Epidemiology at HSPH: Celebrating an ‘adventurous discipline’
Epidemiologists at Harvard have a long legacy of groundbreaking findings, from a 19th-century study on the effectiveness of bloodletting as a treatment for pneumonia to recent work on the role various dietary factors play in chronic disease risk. Harvard School of Public Health (HSPH) faculty, alumni, and students gathered to reflect on the past and future of epidemiology at Harvard during the Cutter Symposium, held on November 8, 2013, as part of the School’s Centennial celebration.
Alfredo Morabia, a historian and professor of epidemiology at Columbia University, kicked off the event with a lively historical overview of HSPH’s Department of Epidemiology—which he called a “methodological beacon” in an “adventurous discipline.” Morabia charged the packed audience in HSPH’s Snyder Auditorium with doing a better job of recording its history. In researching his speech, Morabia was surprised to find scant documentation in the archives at Countway Library—even for the 31-year tenure of Chair Brian MacMahon, who led the department until 1989. However, Morabia’s interviews with more than 20 faculty members, former chairs, and others connected to the department yielded a wealth of information.

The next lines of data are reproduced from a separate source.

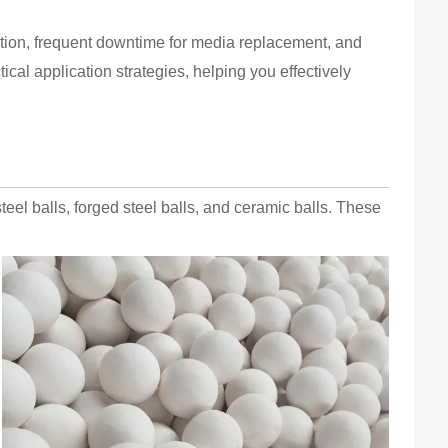
tion, frequent downtime for media replacement, and
ical application strategies, helping you effectively
steel balls, forged steel balls, and ceramic balls. These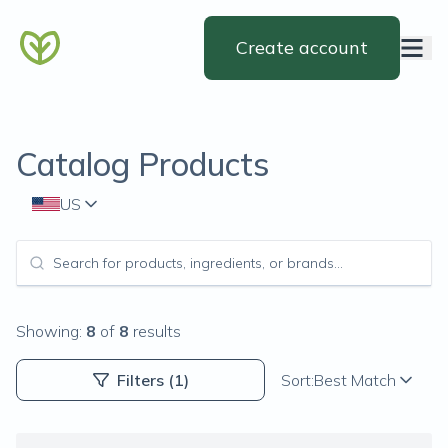
Create account
Catalog Products
US
Showing:
8
of
8
results
Filters
(1)
Sort:
Best Match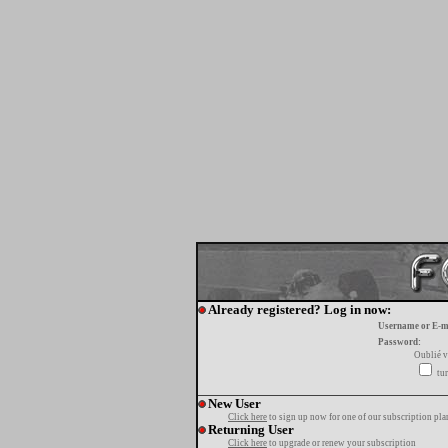
Already registered? Log in now:
Username or E-m
Password:
Oublié v
tur
New User
Click here
to sign up now for one of our subscription pla
Returning User
Click here
to upgrade or renew your subscription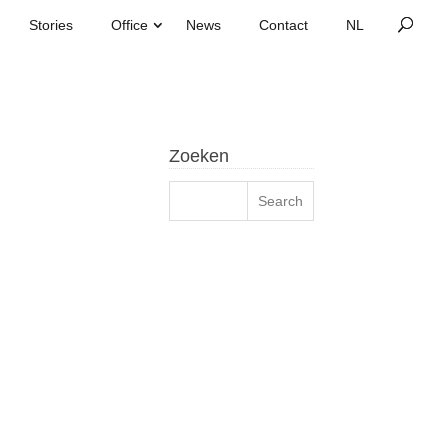
Stories
Office
News
Contact
Zoeken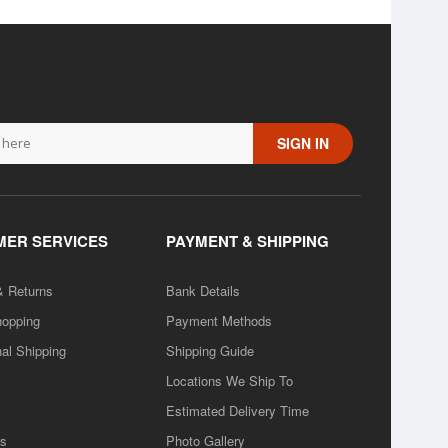
SIGN IN
ER SERVICES
PAYMENT & SHIPPING
& Returns
Bank Details
hopping
Payment Methods
nal Shipping
Shipping Guide
Locations We Ship To
Estimated Delivery Time
rs
Photo Gallery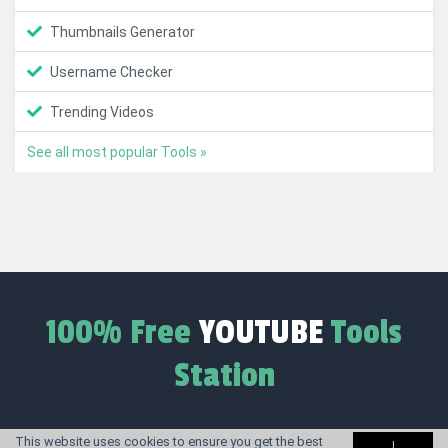
Thumbnails Generator
Username Checker
Trending Videos
See all most popular Tools »
100% Free
YOUTUBE
Tools
Station
This website uses cookies to ensure you get the best
I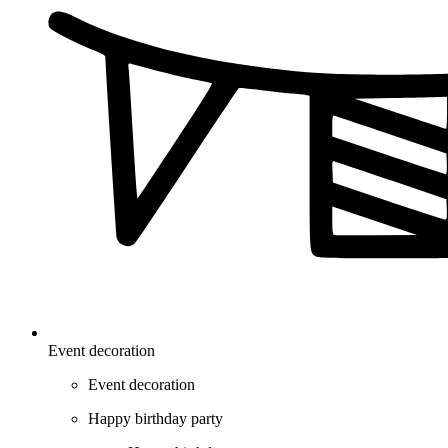
Event decoration
Event decoration
Happy birthday party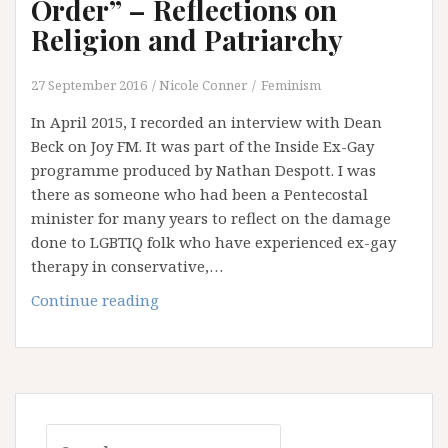
Order” – Reflections on
Religion and Patriarchy
27 September 2016
Nicole Conner
Feminism
In April 2015, I recorded an interview with Dean
Beck on Joy FM. It was part of the Inside Ex-Gay
programme produced by Nathan Despott. I was
there as someone who had been a Pentecostal
minister for many years to reflect on the damage
done to LGBTIQ folk who have experienced ex-gay
therapy in conservative,…
“He
Continue reading
Should
Get
His
Wife
in
Search
Order”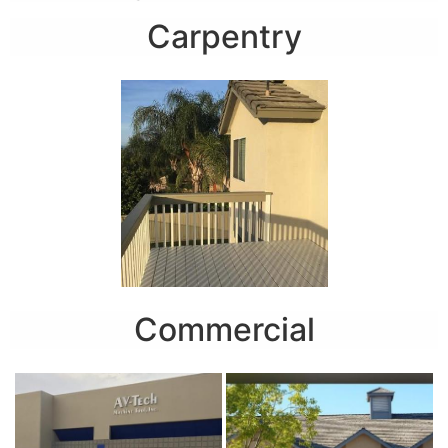
Carpentry
Commercial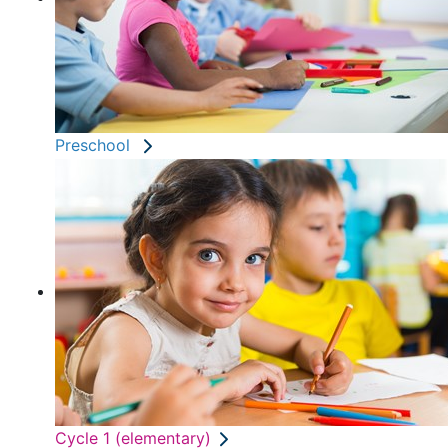
Preschool
Cycle 1 (elementary)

Morabia noted that the University’s first epidemiologist was James Jackson, a professor of clinical medicine at Harvard Medical School (HMS) in the early 19th century and the first physician at Massachusetts General Hospital. Employing epidemiologic methods that were rare at the time, according to Morabia, Jackson found evidence countering the common practice of bloodletting for the treatment of pneumonia.